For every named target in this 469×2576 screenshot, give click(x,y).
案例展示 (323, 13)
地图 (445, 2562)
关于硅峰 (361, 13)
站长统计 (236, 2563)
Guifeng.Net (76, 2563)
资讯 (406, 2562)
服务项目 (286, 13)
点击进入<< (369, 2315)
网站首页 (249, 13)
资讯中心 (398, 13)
....................
Task statement. Without skipping anything, transcribe every line above exactly.

Answer box.
For every named target in this 469×2576 screenshot, give click(x,y).
案例展示 (323, 13)
地图 (445, 2562)
关于硅峰 (361, 13)
站长统计 (236, 2563)
Guifeng.Net (76, 2563)
资讯 (406, 2562)
服务项目 (286, 13)
点击进入<< (369, 2315)
网站首页 (249, 13)
资讯中心 (398, 13)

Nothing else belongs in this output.